Simplified Buckling-Strength Determination of Pultruded FRP Structural Beams

Abstract

For many decades, both the lateral-torsional and local buckling strengths of fiber-reinforced polymer (FRP) structural members have been studied extensively by numerous researchers and designers. Many complex prediction models and equations of the buckling strength have been proposed. Typically, most design communities prefer simpler design procedures and equations. Simplified, albeit approximate, buckling-strength equations of pultruded FRP structural beams have been proposed with acceptable accuracy. Herein, the proposed buckling-strength results were compared with those based on prestandard equations and available experimental data.

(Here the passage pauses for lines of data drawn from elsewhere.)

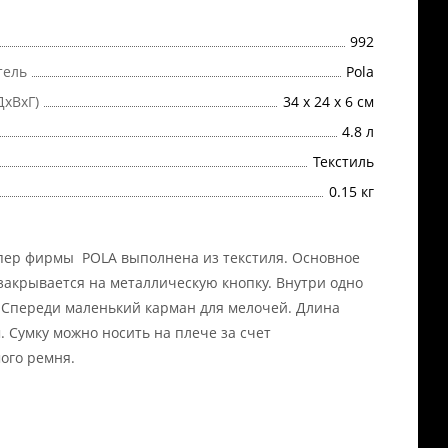
992
тель
Pola
ДхВхГ)
34 х 24 х 6 см
4.8 л
Текстиль
0.15 кг
ер фирмы POLA выполнена из текстиля. Основное
закрывается на металлическую кнопку. Внутри одно
 Спереди маленький карман для мелочей. Длина
м. Сумку можно носить на плече за счет
ого ремня.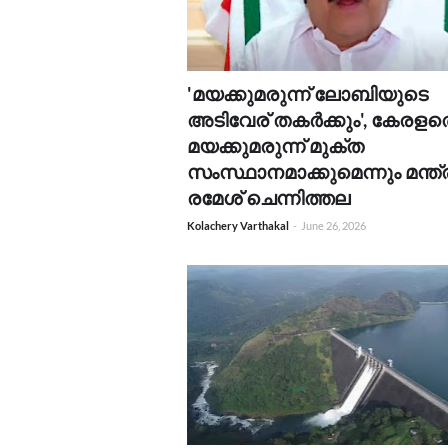
'മയക്കുമരുന്ന് ലോബിയുടെ
അടിവേര് തകർക്കും', കേരളത
മയക്കുമരുന്ന് മുക്ത
സംസ്ഥാനമാക്കുമെന്നും മന്ത്
രമേശ് ചെന്നിത്തല
Kolachery Varthakal
-
June 26, 2026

The proposed simplified prestandard lateral-torsional buckling equation provided higher strength results than the experimental data based on the upper-bound experimental results by approximately 11%. Also, the proposed simplified lateral-torsional buckling-strength equation was reasonably acceptable for the design purpose (within 18% difference) compared to the predicted strength provided by the prestandard equations. For local buckling strength, the maximum percentage difference in local flange buckling strength was found to be less than 15%, whereas the proposed web local buckling-strength equations provided excellent agreement with the predicted strength (i.e., less than 5% difference for all cross sections). The proposed design equations are very useful in enabling improved design calculations of FRP structural members.